**REQUIRED WORK:**
Each line that contains the word "your" is to be copied from the records below.

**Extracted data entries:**
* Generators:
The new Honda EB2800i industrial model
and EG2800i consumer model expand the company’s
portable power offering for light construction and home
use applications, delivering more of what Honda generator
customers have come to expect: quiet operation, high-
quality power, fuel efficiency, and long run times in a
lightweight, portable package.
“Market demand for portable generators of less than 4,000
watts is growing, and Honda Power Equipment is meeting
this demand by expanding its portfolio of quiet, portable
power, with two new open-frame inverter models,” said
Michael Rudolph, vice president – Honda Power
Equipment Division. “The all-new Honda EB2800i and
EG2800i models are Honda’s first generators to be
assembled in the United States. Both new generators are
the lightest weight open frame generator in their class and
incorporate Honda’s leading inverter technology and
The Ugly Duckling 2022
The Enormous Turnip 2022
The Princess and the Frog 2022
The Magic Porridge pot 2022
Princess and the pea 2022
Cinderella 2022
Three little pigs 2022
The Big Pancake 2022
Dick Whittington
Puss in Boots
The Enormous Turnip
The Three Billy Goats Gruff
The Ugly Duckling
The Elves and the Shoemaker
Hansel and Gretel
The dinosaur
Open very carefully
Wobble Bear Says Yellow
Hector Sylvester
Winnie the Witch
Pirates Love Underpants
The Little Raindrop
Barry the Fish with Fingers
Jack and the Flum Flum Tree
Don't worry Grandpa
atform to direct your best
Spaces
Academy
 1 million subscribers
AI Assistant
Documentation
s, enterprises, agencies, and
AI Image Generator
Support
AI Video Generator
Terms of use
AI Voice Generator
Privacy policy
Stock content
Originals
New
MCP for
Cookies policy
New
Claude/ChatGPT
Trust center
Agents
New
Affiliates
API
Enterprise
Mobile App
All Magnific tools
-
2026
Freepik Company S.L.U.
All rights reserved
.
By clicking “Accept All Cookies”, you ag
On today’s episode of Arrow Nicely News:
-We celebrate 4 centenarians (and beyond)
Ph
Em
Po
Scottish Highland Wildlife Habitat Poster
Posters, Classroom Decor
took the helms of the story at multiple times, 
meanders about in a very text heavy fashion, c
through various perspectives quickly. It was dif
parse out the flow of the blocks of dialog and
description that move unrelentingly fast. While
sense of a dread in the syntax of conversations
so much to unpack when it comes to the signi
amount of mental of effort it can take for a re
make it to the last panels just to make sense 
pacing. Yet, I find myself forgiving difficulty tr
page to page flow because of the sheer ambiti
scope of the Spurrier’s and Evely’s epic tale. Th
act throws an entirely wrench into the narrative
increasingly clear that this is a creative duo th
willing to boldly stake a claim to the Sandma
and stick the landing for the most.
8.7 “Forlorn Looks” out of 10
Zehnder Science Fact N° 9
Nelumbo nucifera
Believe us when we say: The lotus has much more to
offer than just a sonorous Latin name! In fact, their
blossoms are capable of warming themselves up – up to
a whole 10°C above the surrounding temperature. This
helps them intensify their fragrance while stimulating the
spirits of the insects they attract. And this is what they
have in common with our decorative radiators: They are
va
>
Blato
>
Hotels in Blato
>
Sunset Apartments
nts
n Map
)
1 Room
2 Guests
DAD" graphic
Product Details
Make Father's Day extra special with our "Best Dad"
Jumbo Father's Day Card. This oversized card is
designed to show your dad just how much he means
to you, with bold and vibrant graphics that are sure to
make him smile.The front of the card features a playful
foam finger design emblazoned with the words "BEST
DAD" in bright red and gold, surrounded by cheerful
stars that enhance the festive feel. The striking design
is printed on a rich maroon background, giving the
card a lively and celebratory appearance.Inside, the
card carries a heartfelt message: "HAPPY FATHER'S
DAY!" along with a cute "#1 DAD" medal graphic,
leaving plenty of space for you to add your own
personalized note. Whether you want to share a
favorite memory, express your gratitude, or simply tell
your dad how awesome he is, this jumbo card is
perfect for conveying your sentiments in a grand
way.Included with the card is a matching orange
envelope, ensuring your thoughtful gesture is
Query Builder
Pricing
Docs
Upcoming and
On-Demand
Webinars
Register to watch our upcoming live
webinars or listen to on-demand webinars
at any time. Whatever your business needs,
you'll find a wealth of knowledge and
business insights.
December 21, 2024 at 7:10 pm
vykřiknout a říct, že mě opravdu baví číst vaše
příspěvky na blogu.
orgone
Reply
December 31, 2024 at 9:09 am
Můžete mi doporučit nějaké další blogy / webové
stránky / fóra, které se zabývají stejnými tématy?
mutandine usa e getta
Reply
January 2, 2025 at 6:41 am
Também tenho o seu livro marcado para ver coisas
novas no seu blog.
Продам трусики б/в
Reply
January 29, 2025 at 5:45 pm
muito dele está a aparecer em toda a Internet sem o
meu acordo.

**SOLUTION TO THE EXERCISE:**
atform to direct your best
designed to show your dad just how much he means
leaving plenty of space for you to add your own
favorite memory, express your gratitude, or simply tell
your dad how awesome he is, this jumbo card is
perfect for conveying your sentiments in a grand
envelope, ensuring your thoughtful gesture is
at any time. Whatever your business needs,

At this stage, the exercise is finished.